Campbell 'blisters' federal Conservatives to applause all round


Vaughn Palmer

Vancouver Sun

Friday, May 05, 2006


VICTORIA - B.C.'s aboriginal leaders were contemplating how to express their disappointment over the federal budget when there was a call from the office of Premier Gordon Campbell.

Campbell, too, was "disappointed." The new national government had failed to pick up Ottawa's share of the 10-year accord with first nations, signed just last fall in Kelowna.

The premier was planning a statement in the provincial legislature.

He figured his comments would carry additional weight if first nations leaders were to join the MLAs on the floor of the house when he delivered his remarks. Would they come?

That was the extent of the invitation, according to Ed John of the First Nations Summit. No details of what the premier intended to say. No promise of consultation on the text.

But would they come? They did.

As a measure of Campbell's progress in improving relations with the aboriginal community, when he delivered his statement in the house Thursday afternoon, five native leaders -- Ed John, Stewart Phillip, Shawn Atleo, Mike Retasket and Doug Kelly -- were there on the floor, listening attentively.

It was, as John characterized it later, "a bit of a blistering" for the new national government.

"Canada's moment of truth," the B.C. premier called the accord. "It was chance to do something that had eluded our grasp as a nation for 138 years -- to end the disparities in health, education, housing and economic opportunity."

The accord "was the product of unprecedented government-to-government collaboration," Campbell went on to say.

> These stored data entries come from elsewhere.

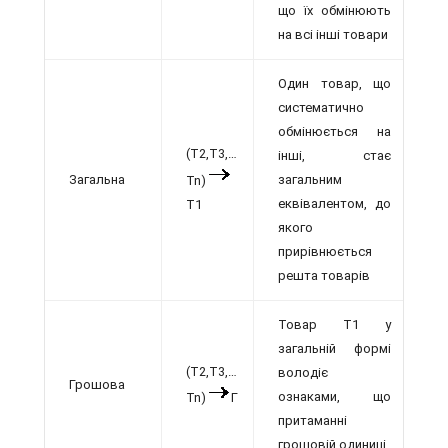
що їх обмінюють
на всі інші товари
Один товар, що
систематично
обмінюється на
(T2,T3,…
інші, стає
Загальна
загальним
Tn)
еквівалентом, до
T1
якого
прирівнюється
решта товарів
Товар Т1 у
загальній формі
(T2,T3,…
володіє
Грошова
ознаками, що
Tn)
Г
притаманні
грошовій одиниці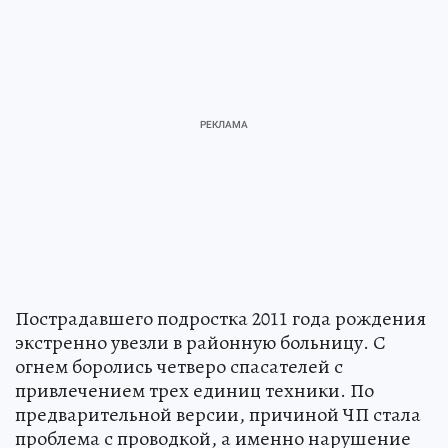
Пострадавшего подростка 2011 года рождения
экстренно увезли в районную больницу. С
огнем боролись четверо спасателей с
привлечением трех единиц техники. По
предварительной версии, причиной ЧП стала
проблема с проводкой, а именно нарушение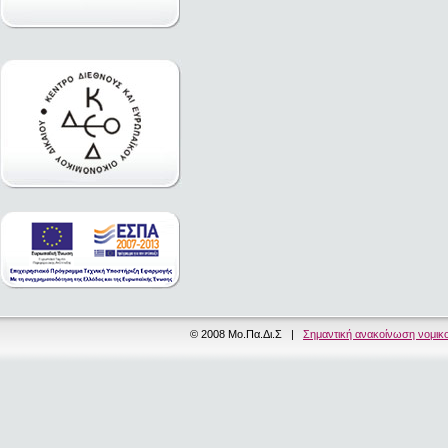
© 2008 Μο.Πα.Δι.Σ |
Σημαντική ανακοίνωση νομικ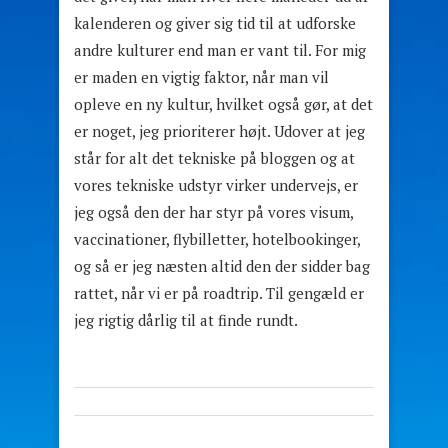
kalenderen og giver sig tid til at udforske
andre kulturer end man er vant til. For mig
er maden en vigtig faktor, når man vil
opleve en ny kultur, hvilket også gør, at det
er noget, jeg prioriterer højt. Udover at jeg
står for alt det tekniske på bloggen og at
vores tekniske udstyr virker undervejs, er
jeg også den der har styr på vores visum,
vaccinationer, flybilletter, hotelbookinger,
og så er jeg næsten altid den der sidder bag
rattet, når vi er på roadtrip. Til gengæld er
jeg rigtig dårlig til at finde rundt.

Ten provinces, three territories and the federal government embraced a 10-year, $5-billion effort to close the gap between the country's aboriginal and non-aboriginal communities.

More than dollars, "the honour of the Crown is at stake," Campbell declared. "The trust relationship that was at the core of the Kelowna meeting demands decisive action and unflagging affirmation . . . No more excuses."

He closed by invoking what might be called the spirit of Kelowna: "First ministers from all the provinces, all the territories and the federal government came together. They lit a torch, and that was a torch of hope. It was a beacon that we should hold high."

With that, the premier took his seat, triggering a remarkable display.

Standing ovation from government. Standing ovation from the New Democrats. "We need to speak with one voice in this province," as Opposition house leader Mike Farnworth put it.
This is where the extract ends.